Thursday, September 17, 2009
I made this top for myself last night, and I am very pleased with the way it turned out!   It is the "Waterfall" top from Ottobre Woman, 2/2009 Style #5.  Fabric is Poly/Lycra Jersey purchased several months ago from Gorgeous Fabrics.  You can see that the print is diagonal, but after draping it on my dress form, I knew it would work well for this style.


However, a little diagonal print goes a long way. So after some thought I decided to cut the front and back on the straight grain, utilizing the diagonal "stripes" for the main body pieces.  That left the sleeves. Cutting the sleeves on the straight grain would have made for a dizzying garment...all those diagonal "stripes"...oy!  So, I cut the sleeves on the bias. That changed the orientation of the print...the "stripes" now straight, not angled. This gives the garment balance....I won't look as if I am leaning to one side, LOL!

Of course, me being me,  I couldn't just sew this pattern as directed.  The instructions have you gather the front shoulder to meet the back shoulder.  In my experience, this tends to make the front shoulder look "puffy" after it is sewn. So instead of gathers, I formed a pleat in the front shoulder seam, placing it close to the neck you can see in the photo, below.

The way you orient this pleat affects the way the cowl will drape.
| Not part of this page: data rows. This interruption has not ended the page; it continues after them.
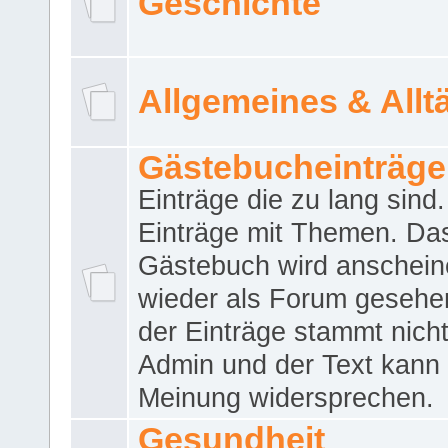
Geschichte
Allgemeines & Allt
Gästebucheinträge
Einträge die zu lang sind
Einträge mit Themen. Da
Gästebuch wird anschei
wieder als Forum gesehen
der Einträge stammt nich
Admin und der Text kann 
Meinung widersprechen.
Gesundheit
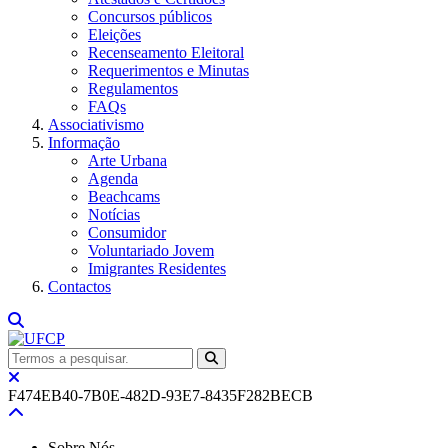
Concursos públicos
Eleições
Recenseamento Eleitoral
Requerimentos e Minutas
Regulamentos
FAQs
Associativismo
Informação
Arte Urbana
Agenda
Beachcams
Notícias
Consumidor
Voluntariado Jovem
Imigrantes Residentes
Contactos
F474EB40-7B0E-482D-93E7-8435F282BECB
Sobre Nós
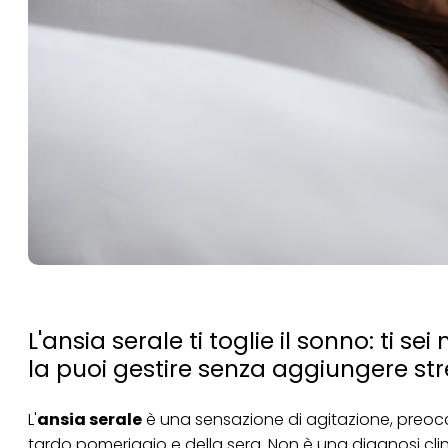
L'ansia serale ti toglie il sonno: ti
la puoi gestire senza aggiungere str
L'
ansia serale
è una sensazione di agitazione, preocc
tardo pomeriggio e della sera. Non è una diagnosi c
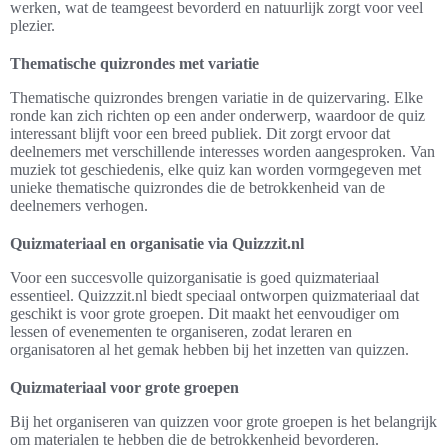
werken, wat de teamgeest bevorderd en natuurlijk zorgt voor veel
plezier.
Thematische quizrondes met variatie
Thematische quizrondes brengen variatie in de quizervaring. Elke
ronde kan zich richten op een ander onderwerp, waardoor de quiz
interessant blijft voor een breed publiek. Dit zorgt ervoor dat
deelnemers met verschillende interesses worden aangesproken. Van
muziek tot geschiedenis, elke quiz kan worden vormgegeven met
unieke thematische quizrondes die de betrokkenheid van de
deelnemers verhogen.
Quizmateriaal en organisatie via Quizzzit.nl
Voor een succesvolle quizorganisatie is goed quizmateriaal
essentieel. Quizzzit.nl biedt speciaal ontworpen quizmateriaal dat
geschikt is voor grote groepen. Dit maakt het eenvoudiger om
lessen of evenementen te organiseren, zodat leraren en
organisatoren al het gemak hebben bij het inzetten van quizzen.
Quizmateriaal voor grote groepen
Bij het organiseren van quizzen voor grote groepen is het belangrijk
om materialen te hebben die de betrokkenheid bevorderen.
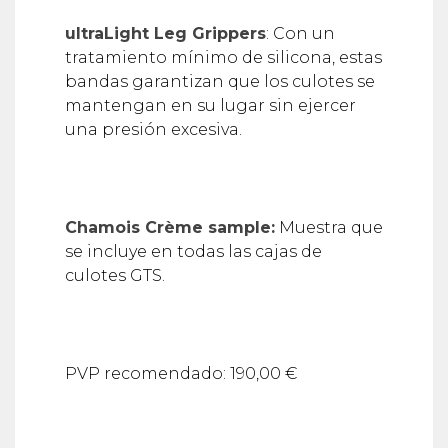
ultraLight Leg Grippers
: Con un
tratamiento mínimo de silicona, estas
bandas garantizan que los culotes se
mantengan en su lugar sin ejercer
una presión excesiva.
Chamois Crème sample:
Muestra que
se incluye en todas las cajas de
culotes GTS.
PVP recomendado: 190,00 €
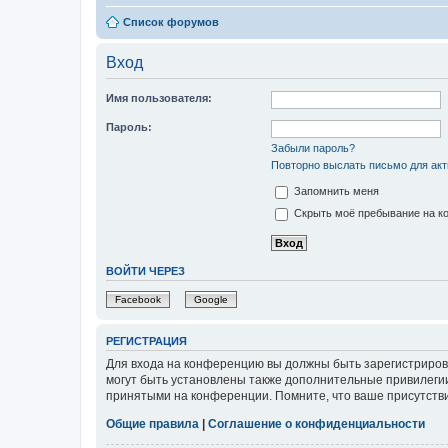
Список форумов
Вход
Имя пользователя:
Пароль:
Забыли пароль?
Повторно выслать письмо для акт
Запомнить меня
Скрыть моё пребывание на ко
ВОЙТИ ЧЕРЕЗ
Facebook
Google
РЕГИСТРАЦИЯ
Для входа на конференцию вы должны быть зарегистриров
могут быть установлены также дополнительные привилегии
принятыми на конференции. Помните, что ваше присутстви
Общие правила
|
Соглашение о конфиденциальности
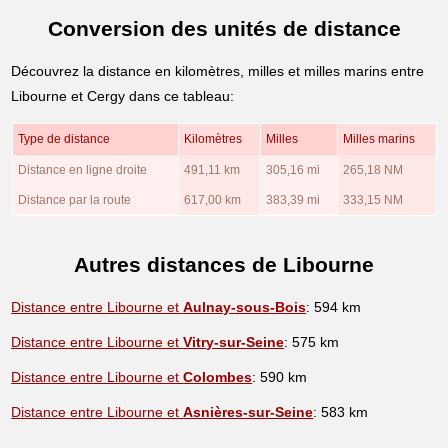
Conversion des unités de distance
Découvrez la distance en kilomètres, milles et milles marins entre
Libourne et Cergy dans ce tableau:
Type de distance
Kilomètres
Milles
Milles marins
Distance en ligne droite
491,11 km
305,16 mi
265,18 NM
Distance par la route
617,00 km
383,39 mi
333,15 NM
Autres distances de Libourne
Distance entre Libourne et
Aulnay-sous-Bois
: 594 km
Distance entre Libourne et
Vitry-sur-Seine
: 575 km
Distance entre Libourne et
Colombes
: 590 km
Distance entre Libourne et
Asnières-sur-Seine
: 583 km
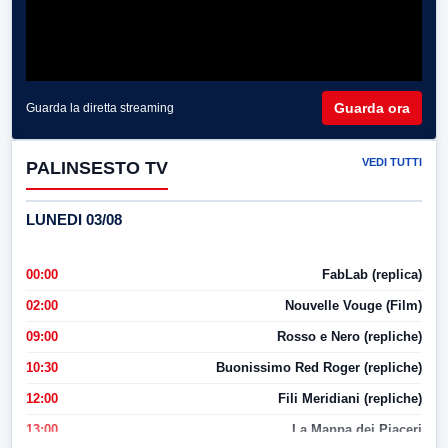
Guarda ora
Guarda la diretta streaming
VEDI TUTTI
PALINSESTO TV
LUNEDI 03/08
00:00
FabLab (replica)
02:00
Nouvelle Vouge (Film)
09:00
Rosso e Nero (repliche)
10:30
Buonissimo Red Roger (repliche)
12:00
Fili Meridiani (repliche)
13:00
La Mappa dei Piaceri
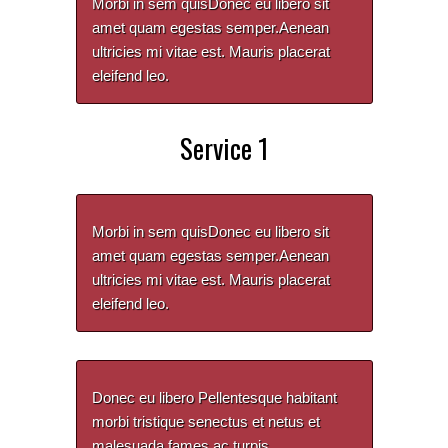
Morbi in sem quisDonec eu libero sit
amet quam egestas semper.Aenean
ultricies mi vitae est. Mauris placerat
eleifend leo.
Service 1
Morbi in sem quisDonec eu libero sit
amet quam egestas semper.Aenean
ultricies mi vitae est. Mauris placerat
eleifend leo.
Donec eu libero Pellentesque habitant
morbi tristique senectus et netus et
malesuada fames ac turpis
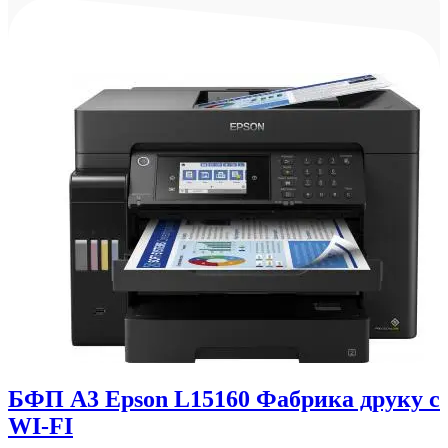
БФП А3 Epson L15160 Фабрика друку c
WI-FI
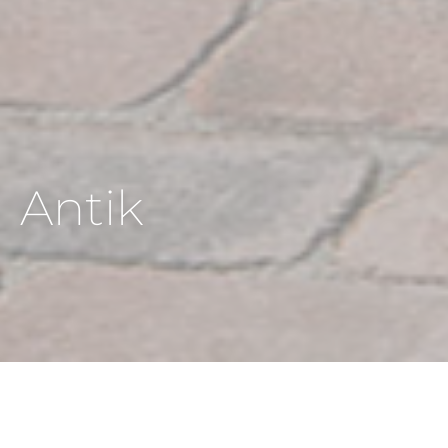
Antik
HOME
AKTUÁLIS
INSPIRÁCIÓK
INSPIRÁCIÓK STÍLUSOK ALAPJÁN
ANTIK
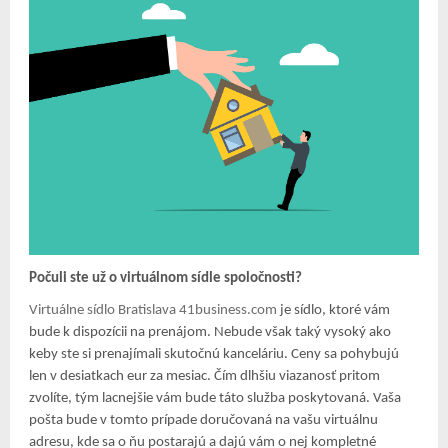
Počuli ste už o virtuálnom sídle spoločnosti?
Virtuálne sídlo Bratislava 41business.com
je sídlo, ktoré vám
bude k dispozícii na prenájom. Nebude však taký vysoký ako
keby ste si prenajímali skutočnú kanceláriu. Ceny sa pohybujú
len v desiatkach eur za mesiac. Čím dlhšiu viazanosť pritom
zvolíte, tým lacnejšie vám bude táto služba poskytovaná. Vaša
pošta bude v tomto prípade doručovaná na vašu virtuálnu
adresu, kde sa o ňu postarajú a dajú vám o nej kompletné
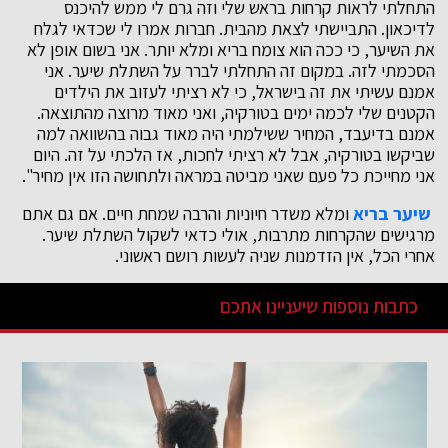
התחלתי לראות קרחות בראש שלי וזה גרם לי ממש להיכנס
לדיכאון. התביישתי לצאת מהבית. חברות אמרו לי שכדאי לגלח
את השיער, כי ככה הוא צומח בריא ומלא יותר. אני בשום אופן לא
הסכמתי לזה. במקום זה התחלתי לברר על השתלת שיער. אני
אמנם עשיתי את זה בישראל, כי לא רציתי לעזוב את הילדים
הקטנים שלי לכמה ימים בטורקיה, ואני מאוד מרוצה מהתוצאה.
אמנם בדיעבד, המחיר ששילמתי היה מאוד גבוה בהשוואה למה
שביקשו בטורקיה, אבל לא רציתי לחכות, אז הלכתי על זה. היום
אני מחייכת כל פעם שאני מביטה במראה ולתחושה הזו אין מחיר".
שיער בריא
ומלא משדר חיוניות והרבה שמחת חיים. אם גם אתם
מרגישים שהקרחות מתרבות, אולי כדאי לשקול השתלת שיער.
אחרי הכל, אין הזדמנות שניה לעשות רושם ראשוני.
כתבות נוספות שיעניינו אתכם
Placing it close to the neck edge with the pleat folded towards the neck, encourages the cowl to drape into a soft "V".   Placing the pleat in the center of the seam and folding it towards the shoulder will encourage the cowl to drape in a more rounded shape.

So, don't be afraid of diagonal prints!  Changing the grain layout can produce a stylish and flattering garment.